Initialement condamné à la peine capitale au premier degré en 2011, le colonel Daniel Mukalay a vu sa peine réduite à 15 ans de prison. La Haute cour militaire a estimé qu’il bénéficiait de circonstances atténuantes étant donné qu’il était « délinquant primaire », en d’autres termes, auteur d’un crime pour la première fois. Le capitaine Michel Mwila, qui avait été condamné à une peine de prison à perpétuité en première instance [1], a quant à lui été acquitté, tout comme les trois autres policiers accusés [2]. Le ministère public avait requis la prison à vie pour les cinq policiers jugés, rejoignant la demande des parties civiles, opposées à la peine de mort.
« La clémence de la Haute cour militaire est scandaleuse et révoltante. Le jugement est truffé d’inexactitudes et reflète un manque d’examen des preuves présentées. Il est tout autant incompréhensible que le Général John Numbi, principal suspect, n’ait pas comparu devant la Haute cour militaire, pourtant habilitée à juger celui qui au moment des faits occupait la fonction d’Inspecteur général de la Police nationale congolaise. »
Karim Lahidji, président de la FIDH
« Cette procédure en appel est une parodie de justice. Aucun procès ne peut être équitable lorsqu’il est accompagné de menaces de mort visant les avocats des parties civiles. Cinq ans après l’assassinat de Floribert Chebeya et de Fidèle Bazana, justice doit enfin être rendue et toute la lumière faite dans cette affaire. Il est par ailleurs de la responsabilité de l’État de protéger tous les défenseurs, y compris les avocats impliqués dans la lutte contre l’impunité. »
Gerald Staberock, secrétaire général de l’OMCT
Dans les jours précédant la prononciation du verdict en appel, plusieurs avocats des parties civiles avaient en effet reçu des menaces de mort, à l’instar de Me Richard Bondo, Me Jean-Marie Kabengela Ilunga, Me Elie Mbikayi Muamba et Me Peter Ngomo Milambo [3].

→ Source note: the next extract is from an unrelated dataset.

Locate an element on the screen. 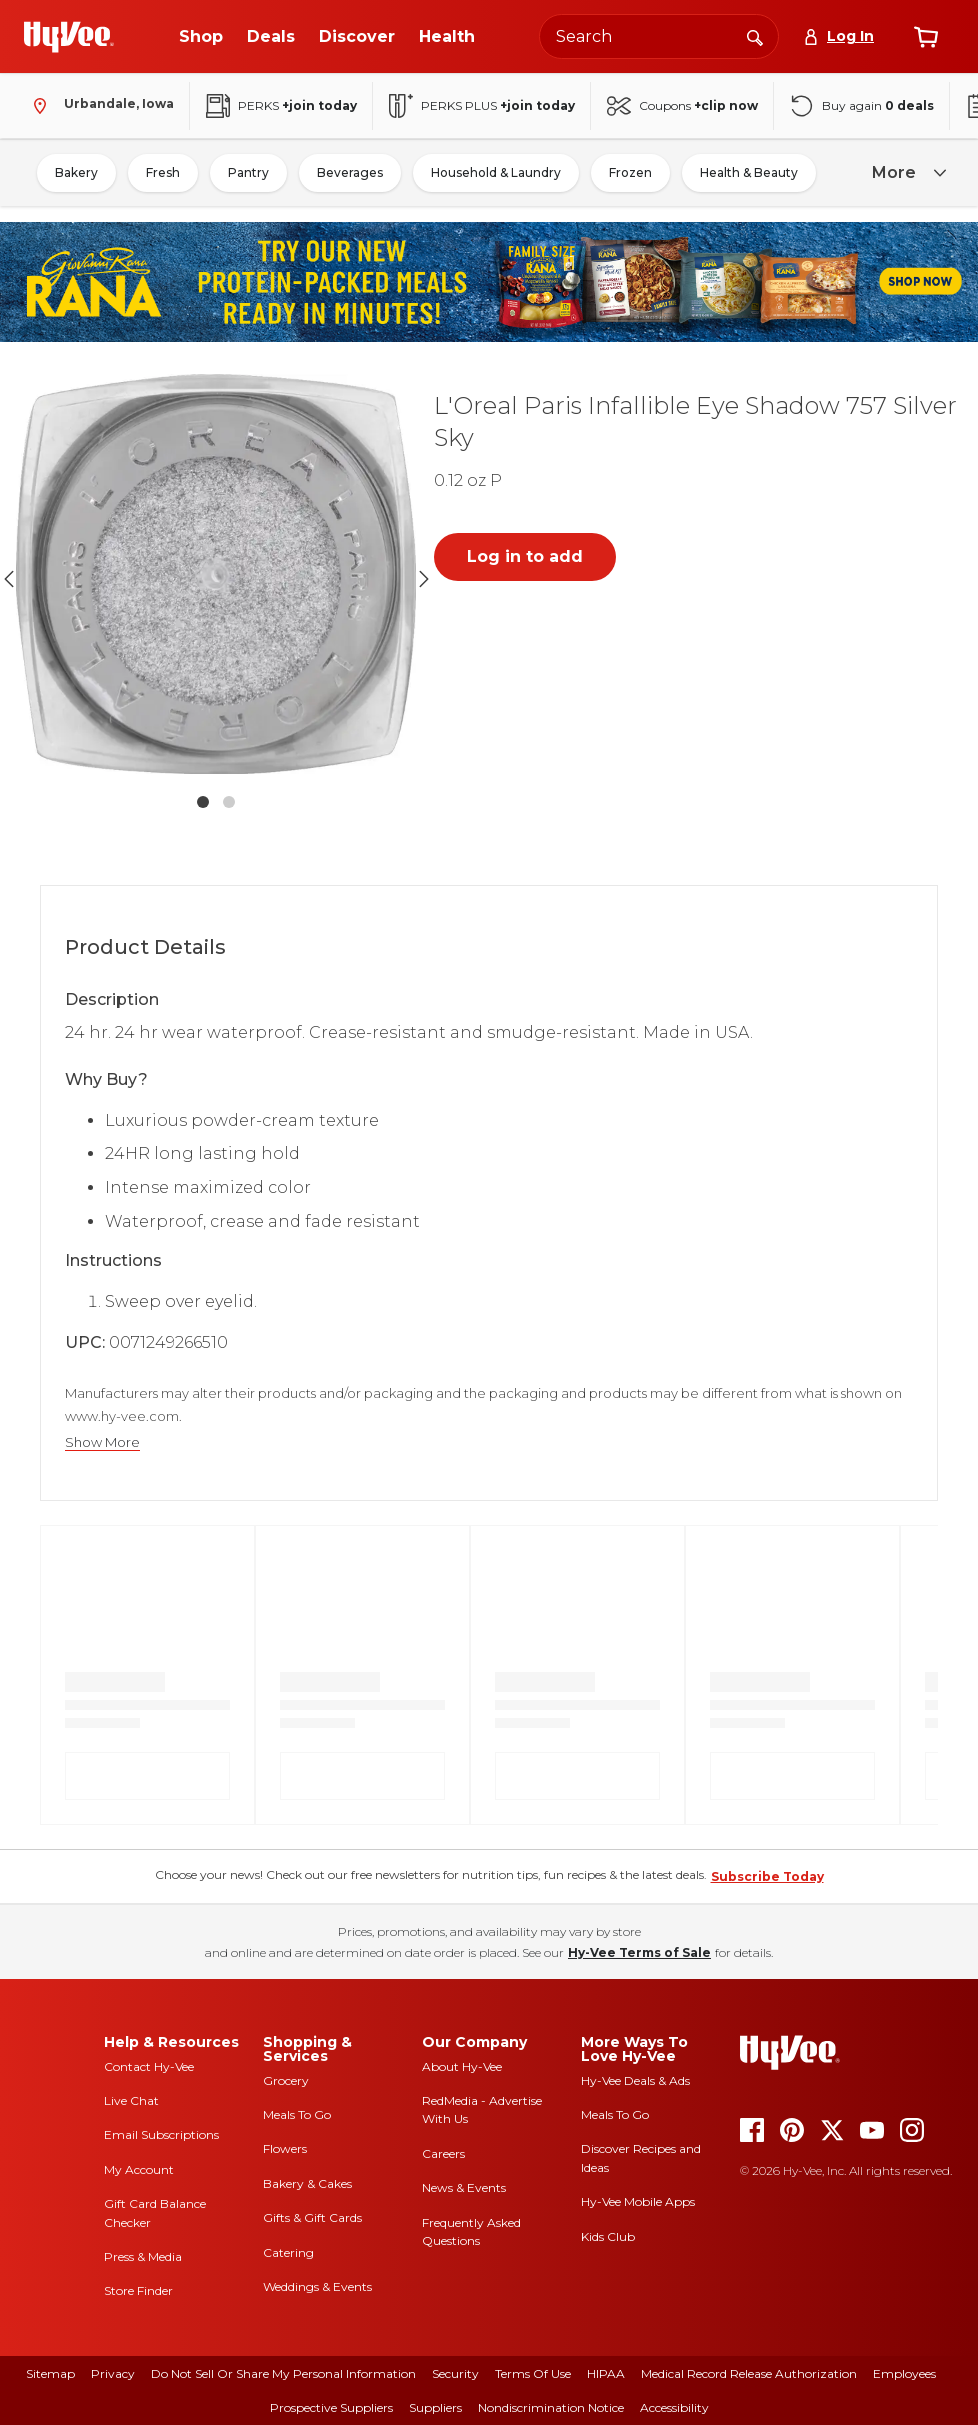 Image resolution: width=978 pixels, height=2425 pixels. Store Finder is located at coordinates (138, 2290).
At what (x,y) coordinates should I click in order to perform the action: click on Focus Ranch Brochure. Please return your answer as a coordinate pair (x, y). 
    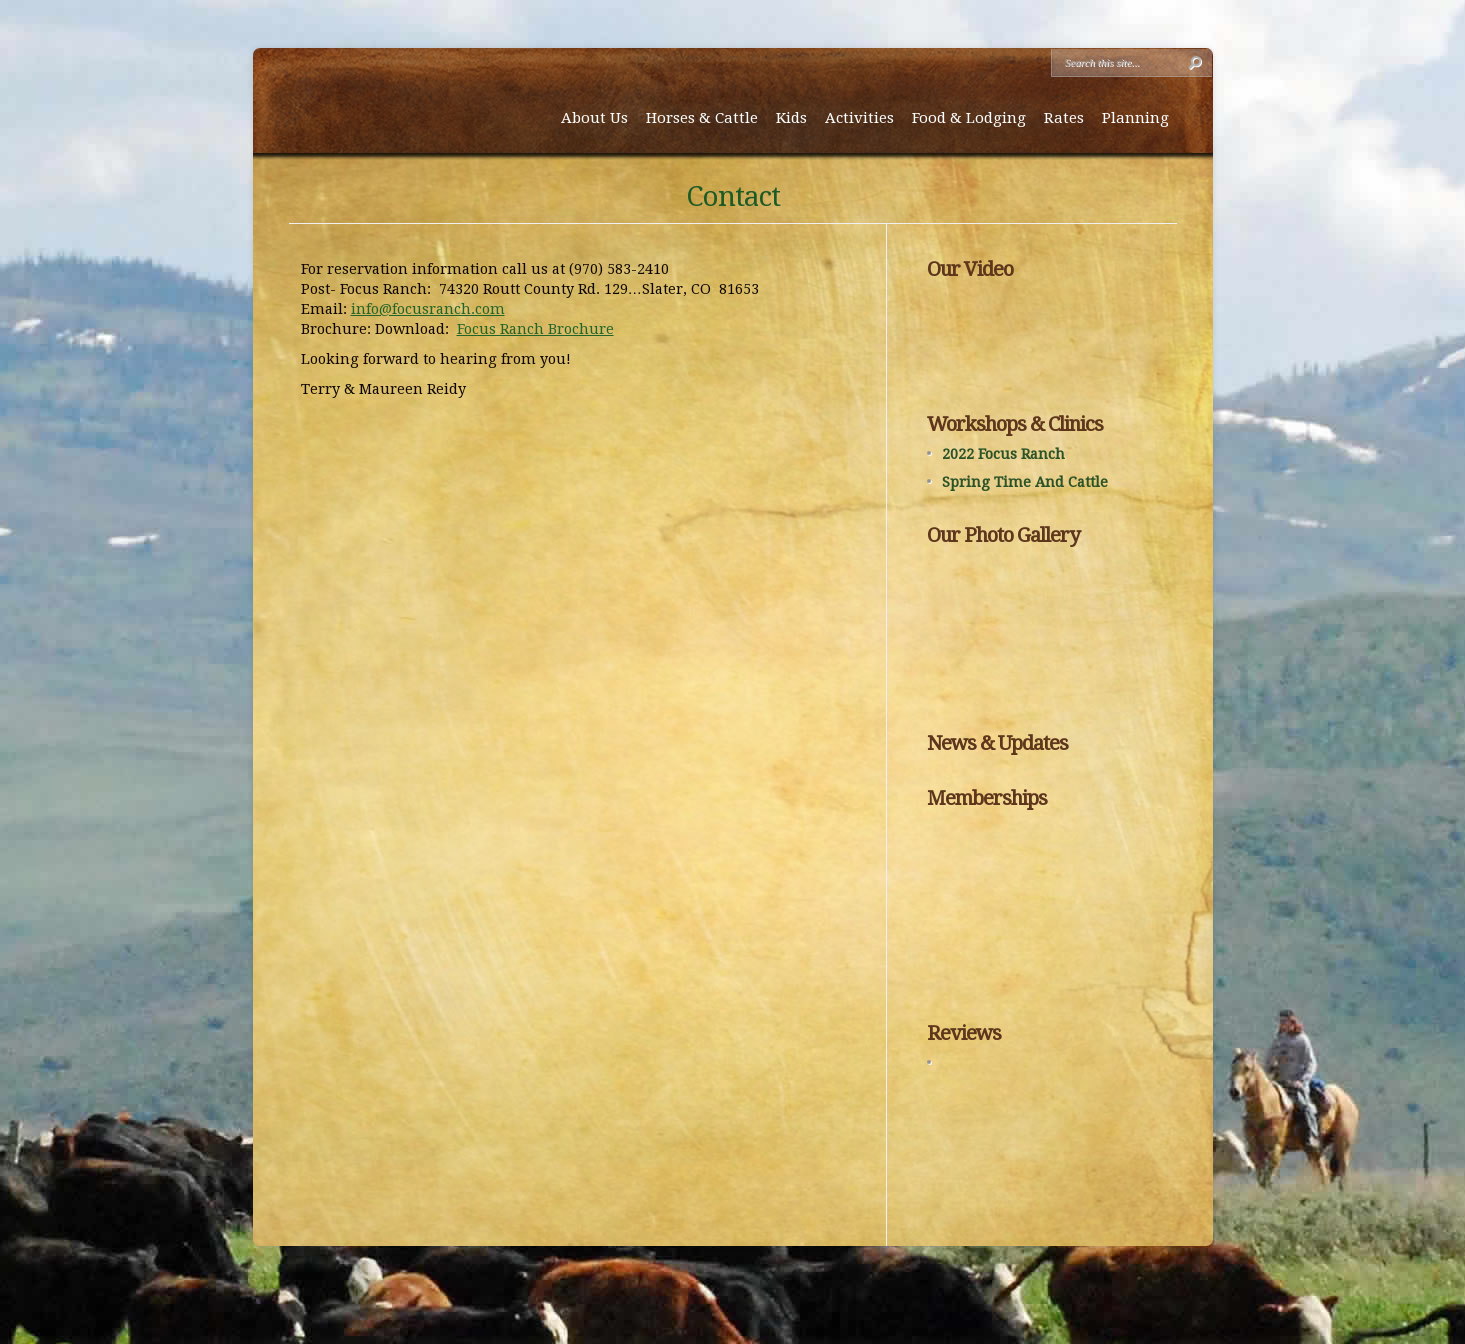     Looking at the image, I should click on (535, 329).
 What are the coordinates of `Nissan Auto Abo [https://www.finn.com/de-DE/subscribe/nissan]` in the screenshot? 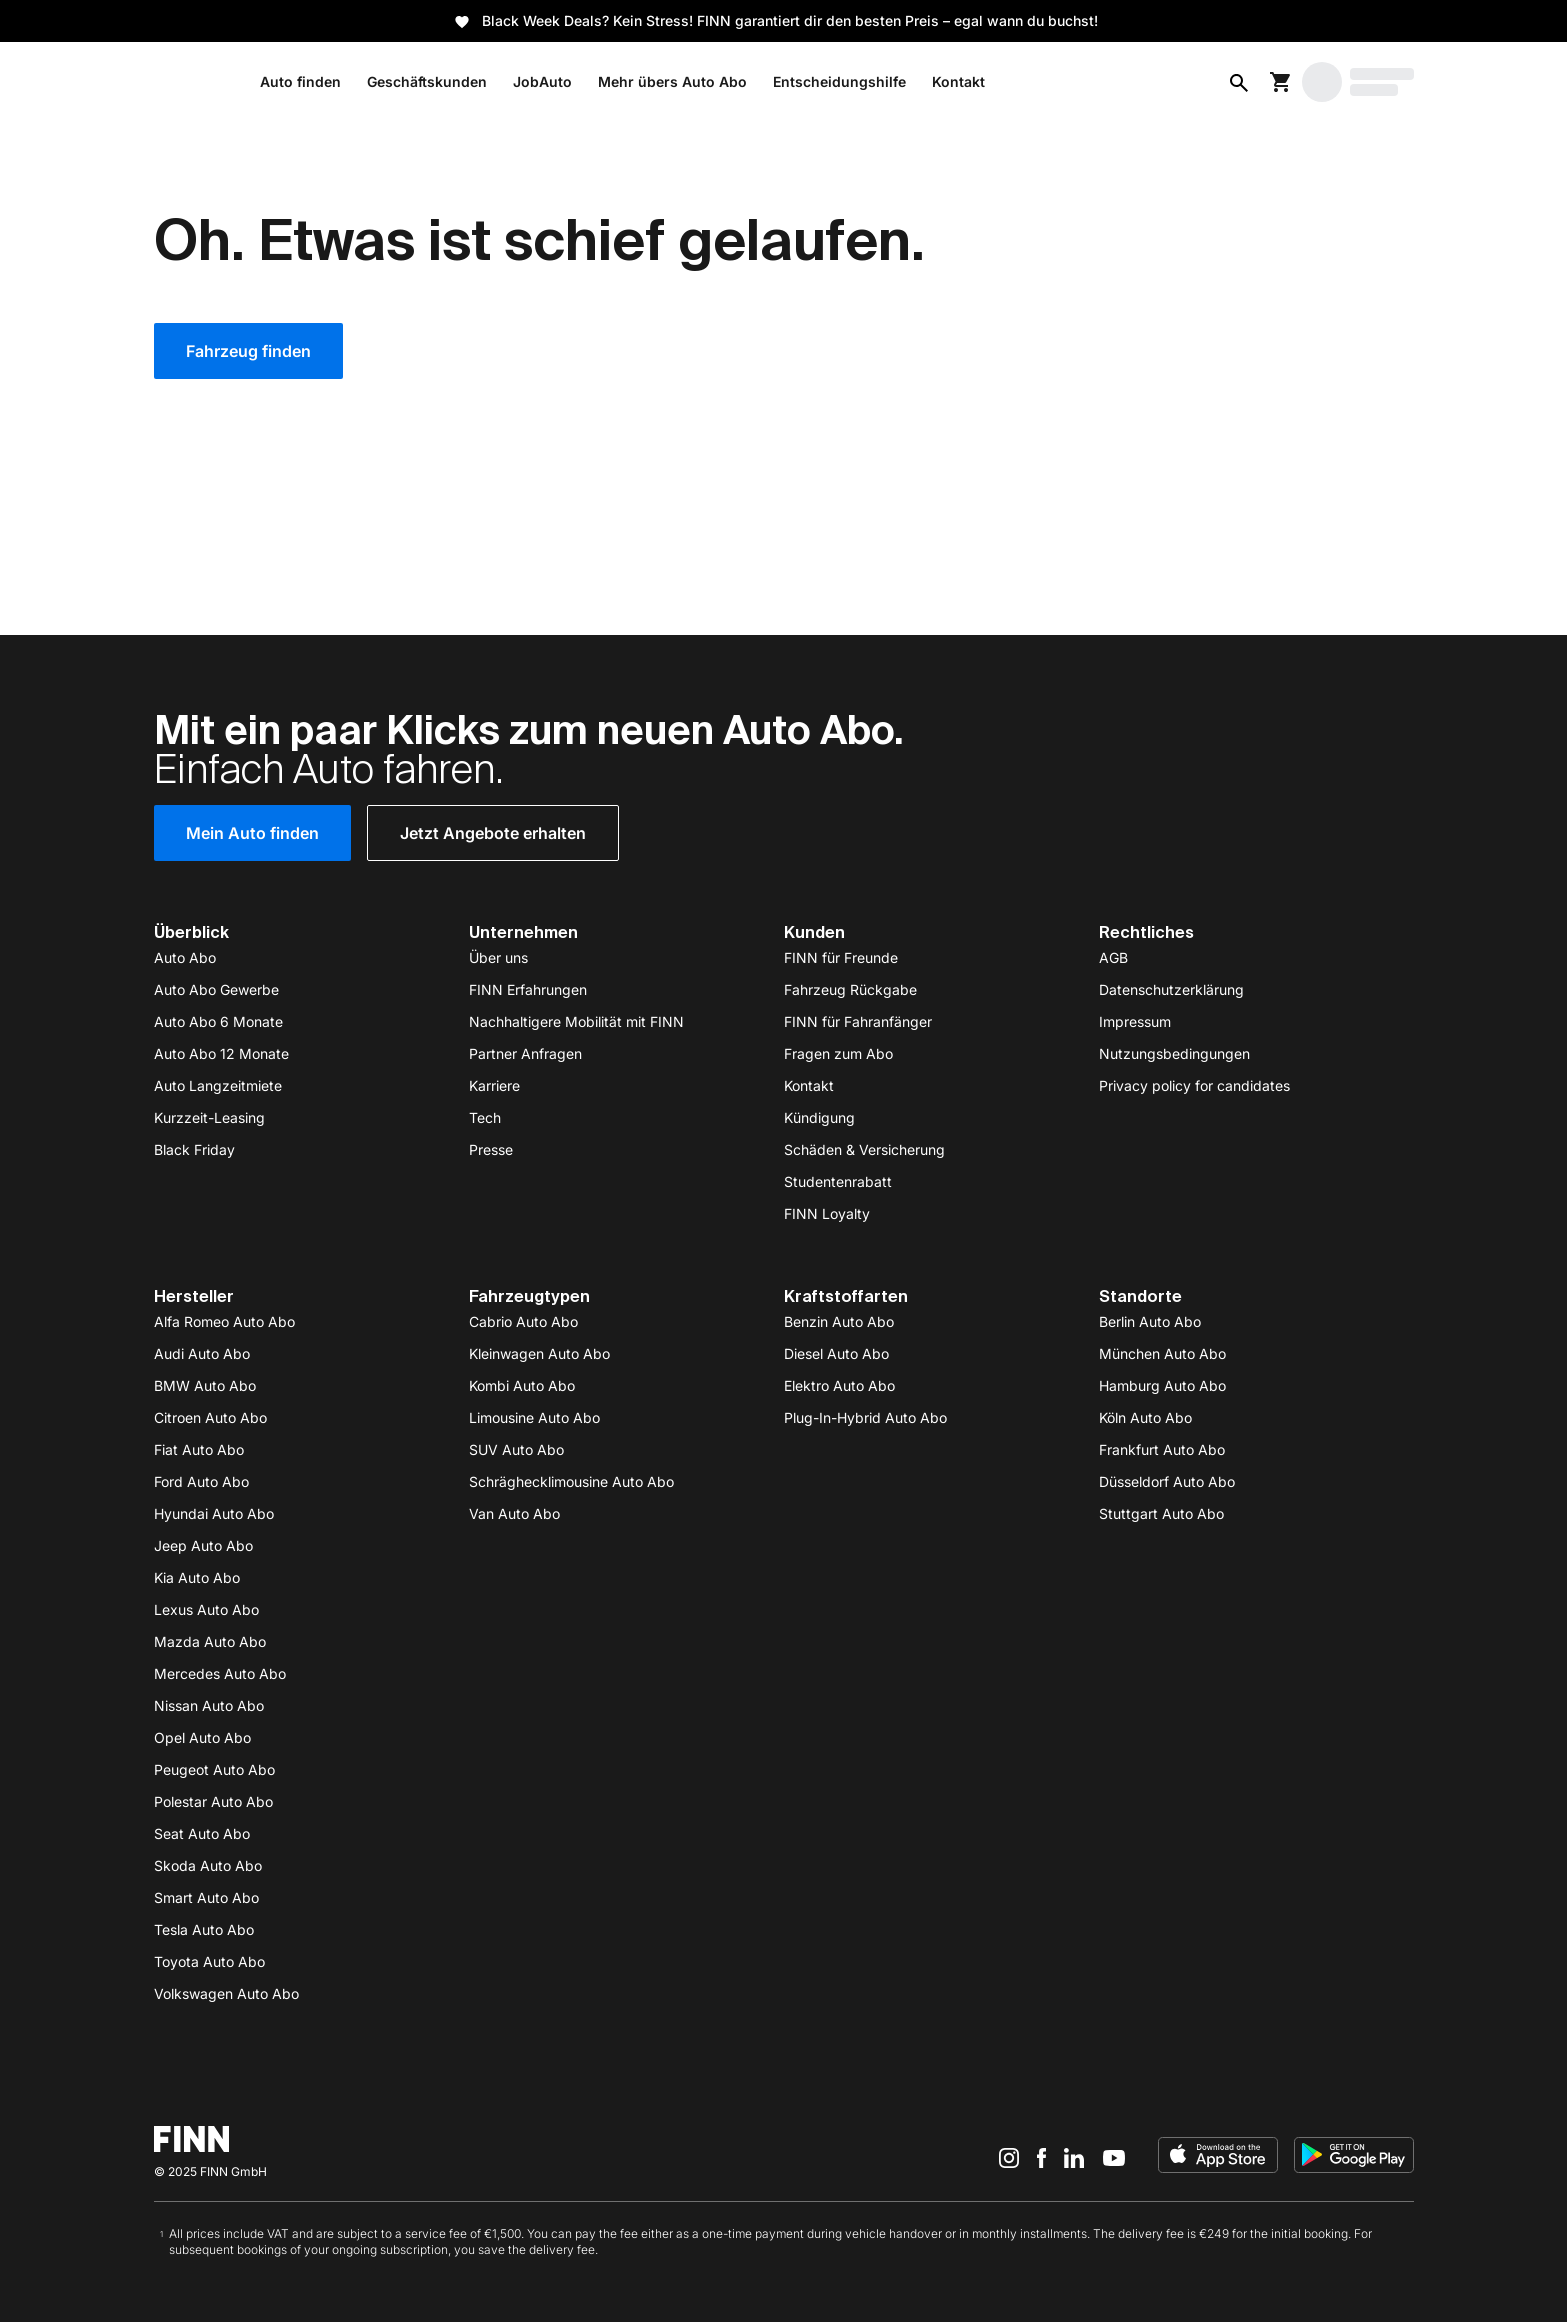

Suite au verdict de la Haute cour militaire, les parties civiles ont immédiatement annoncé leur intention de se pourvoir en cassation, dénonçant « une banalisation du crime d’état ». Cette nouvelle décision démontre, encore une fois, que les tentatives de faire la lumière sur le double assassinat en juin 2010 de Floribert Chebeya, directeur exécutif de la Voix des sans-voix pour les droits de l’Homme (VSV) et membre de l’Assemblée générale de l’OMCT, et de Fidèle Bazana, également membre de la VSV et chauffeur de Floribert Chebeya, semblent bel et bien bloquées en RDC en raison d’une volonté manifeste des autorités congolaises de protéger les plus hauts responsables. La FIDH et l’OMCT, notamment à travers l’action de l’Observatoire, continueront à soutenir les familles des victimes afin que justice leur soit enfin rendue.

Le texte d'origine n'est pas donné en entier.